How-to · OpenDial Blog

How to Call Mexico from the US Without Roaming Charges

March 26, 2026 · 6 min read

The US-Mexico calling corridor is one of the busiest in the world, but roaming charges make it unnecessarily expensive. Here is how to call any Mexican phone number from the US without paying roaming rates.

Why calling Mexico from the US is still frustrating

The US and Mexico are neighbors with tens of millions of people who call back and forth every day, but roaming charges have not kept up with that reality. Many US carriers still treat calls to Mexico as international calls with elevated per-minute rates, even with plans that advertise international coverage.

The most common version of this problem: you leave the US for Mexico, or you are in the US and need to reach a number in Mexico, and you discover your plan either charges a per-minute roaming rate or requires a separate add-on. Neither option is straightforward if the call is occasional.

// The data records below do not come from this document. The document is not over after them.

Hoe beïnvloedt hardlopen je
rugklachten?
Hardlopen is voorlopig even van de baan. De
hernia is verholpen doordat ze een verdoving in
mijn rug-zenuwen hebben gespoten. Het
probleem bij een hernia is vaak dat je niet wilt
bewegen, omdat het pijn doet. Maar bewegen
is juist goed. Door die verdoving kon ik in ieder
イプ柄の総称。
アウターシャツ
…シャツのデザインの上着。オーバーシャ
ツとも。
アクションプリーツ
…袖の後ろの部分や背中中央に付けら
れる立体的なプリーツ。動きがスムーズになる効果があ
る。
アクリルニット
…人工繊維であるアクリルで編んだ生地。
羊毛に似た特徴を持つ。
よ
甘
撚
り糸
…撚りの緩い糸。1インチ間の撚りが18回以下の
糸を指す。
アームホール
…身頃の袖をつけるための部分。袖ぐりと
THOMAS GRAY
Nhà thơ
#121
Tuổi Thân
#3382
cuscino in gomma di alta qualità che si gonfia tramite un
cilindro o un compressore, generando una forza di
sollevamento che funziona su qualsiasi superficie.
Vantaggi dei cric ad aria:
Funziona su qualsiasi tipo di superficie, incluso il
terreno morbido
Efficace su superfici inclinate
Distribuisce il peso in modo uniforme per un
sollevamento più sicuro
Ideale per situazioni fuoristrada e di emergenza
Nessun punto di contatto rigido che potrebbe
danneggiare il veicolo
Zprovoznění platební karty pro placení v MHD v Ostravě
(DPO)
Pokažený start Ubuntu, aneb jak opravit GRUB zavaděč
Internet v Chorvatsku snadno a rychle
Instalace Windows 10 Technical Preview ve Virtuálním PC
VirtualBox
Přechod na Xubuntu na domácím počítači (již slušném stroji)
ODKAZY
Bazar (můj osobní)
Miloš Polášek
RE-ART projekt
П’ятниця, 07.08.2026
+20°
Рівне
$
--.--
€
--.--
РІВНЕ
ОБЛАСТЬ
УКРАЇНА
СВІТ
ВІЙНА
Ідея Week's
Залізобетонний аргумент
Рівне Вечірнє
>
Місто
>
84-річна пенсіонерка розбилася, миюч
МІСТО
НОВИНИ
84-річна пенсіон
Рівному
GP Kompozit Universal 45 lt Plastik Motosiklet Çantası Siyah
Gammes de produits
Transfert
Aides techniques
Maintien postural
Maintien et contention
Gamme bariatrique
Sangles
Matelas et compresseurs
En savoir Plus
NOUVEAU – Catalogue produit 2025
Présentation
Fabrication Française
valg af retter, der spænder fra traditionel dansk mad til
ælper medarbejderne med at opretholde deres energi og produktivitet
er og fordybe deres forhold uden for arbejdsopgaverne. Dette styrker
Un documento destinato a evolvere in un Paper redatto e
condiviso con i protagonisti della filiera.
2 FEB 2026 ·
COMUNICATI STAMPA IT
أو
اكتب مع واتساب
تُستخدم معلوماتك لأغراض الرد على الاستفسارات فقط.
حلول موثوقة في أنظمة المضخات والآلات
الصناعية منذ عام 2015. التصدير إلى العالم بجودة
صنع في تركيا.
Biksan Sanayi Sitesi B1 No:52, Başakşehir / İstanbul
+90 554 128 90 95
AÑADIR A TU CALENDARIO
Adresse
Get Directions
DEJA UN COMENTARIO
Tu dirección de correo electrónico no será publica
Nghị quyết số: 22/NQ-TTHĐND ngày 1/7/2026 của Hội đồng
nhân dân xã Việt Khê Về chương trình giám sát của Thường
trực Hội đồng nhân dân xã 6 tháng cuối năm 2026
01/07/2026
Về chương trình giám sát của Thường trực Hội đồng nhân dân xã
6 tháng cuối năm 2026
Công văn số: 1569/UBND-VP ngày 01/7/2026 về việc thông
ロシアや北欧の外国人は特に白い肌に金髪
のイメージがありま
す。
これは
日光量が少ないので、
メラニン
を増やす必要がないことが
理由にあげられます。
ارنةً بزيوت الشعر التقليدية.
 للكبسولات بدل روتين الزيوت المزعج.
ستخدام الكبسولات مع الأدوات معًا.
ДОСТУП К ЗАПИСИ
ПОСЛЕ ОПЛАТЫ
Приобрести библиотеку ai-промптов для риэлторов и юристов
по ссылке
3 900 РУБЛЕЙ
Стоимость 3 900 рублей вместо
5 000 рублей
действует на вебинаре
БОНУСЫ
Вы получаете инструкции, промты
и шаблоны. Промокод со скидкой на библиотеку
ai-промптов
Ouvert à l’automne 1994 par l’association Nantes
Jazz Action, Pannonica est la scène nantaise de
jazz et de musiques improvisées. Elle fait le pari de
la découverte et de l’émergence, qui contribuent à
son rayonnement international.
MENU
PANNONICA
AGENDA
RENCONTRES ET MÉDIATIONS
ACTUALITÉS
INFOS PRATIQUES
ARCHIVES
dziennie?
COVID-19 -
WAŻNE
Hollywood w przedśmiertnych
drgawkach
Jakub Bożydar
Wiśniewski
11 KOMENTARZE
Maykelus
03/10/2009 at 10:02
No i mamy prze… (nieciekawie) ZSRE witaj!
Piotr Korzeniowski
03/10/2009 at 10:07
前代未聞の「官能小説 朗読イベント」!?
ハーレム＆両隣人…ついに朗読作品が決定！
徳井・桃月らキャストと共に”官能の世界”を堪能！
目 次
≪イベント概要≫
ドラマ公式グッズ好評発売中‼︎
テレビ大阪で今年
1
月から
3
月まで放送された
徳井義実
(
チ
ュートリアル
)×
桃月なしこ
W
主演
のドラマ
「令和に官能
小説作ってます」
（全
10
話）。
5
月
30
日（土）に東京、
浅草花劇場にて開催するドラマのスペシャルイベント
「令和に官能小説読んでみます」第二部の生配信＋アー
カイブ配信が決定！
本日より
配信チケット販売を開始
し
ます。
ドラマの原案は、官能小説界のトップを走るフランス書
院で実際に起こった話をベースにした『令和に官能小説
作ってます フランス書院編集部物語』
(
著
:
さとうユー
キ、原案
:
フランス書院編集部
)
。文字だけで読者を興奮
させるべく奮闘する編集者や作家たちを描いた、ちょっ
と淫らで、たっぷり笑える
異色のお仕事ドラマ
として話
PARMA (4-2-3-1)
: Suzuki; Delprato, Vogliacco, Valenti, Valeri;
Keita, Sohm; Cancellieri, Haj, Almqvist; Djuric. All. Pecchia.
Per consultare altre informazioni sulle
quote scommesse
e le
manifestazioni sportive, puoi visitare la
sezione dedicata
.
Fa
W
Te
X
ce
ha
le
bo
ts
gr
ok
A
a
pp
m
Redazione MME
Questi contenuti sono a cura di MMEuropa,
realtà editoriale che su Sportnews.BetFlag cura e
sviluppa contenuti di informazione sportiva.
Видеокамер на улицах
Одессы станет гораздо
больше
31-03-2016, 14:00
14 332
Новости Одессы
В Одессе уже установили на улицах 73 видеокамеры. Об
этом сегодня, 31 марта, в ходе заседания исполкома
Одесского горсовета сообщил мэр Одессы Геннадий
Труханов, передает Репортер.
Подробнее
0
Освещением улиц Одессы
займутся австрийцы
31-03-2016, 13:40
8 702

How Mexican phone numbers are formatted

Before you dial, it helps to understand the format. Mexican numbers use the country code +52 followed by a 10-digit number. Mobile numbers and landlines both use 10 digits. When dialing from the US, the full format is: +52 followed by the 10 digits.

One thing that trips people up: Mexico removed the trunk prefix system in 2019. You no longer dial 1 before a mobile number when calling from abroad. The format is simply +52 followed by the full 10-digit number, whether it is a mobile or a landline.

What about app-to-app calling?

WhatsApp is extremely common in Mexico and works well when both people are using it. If the person you need to reach already uses WhatsApp and has an internet connection, that is often the simplest path for personal calls.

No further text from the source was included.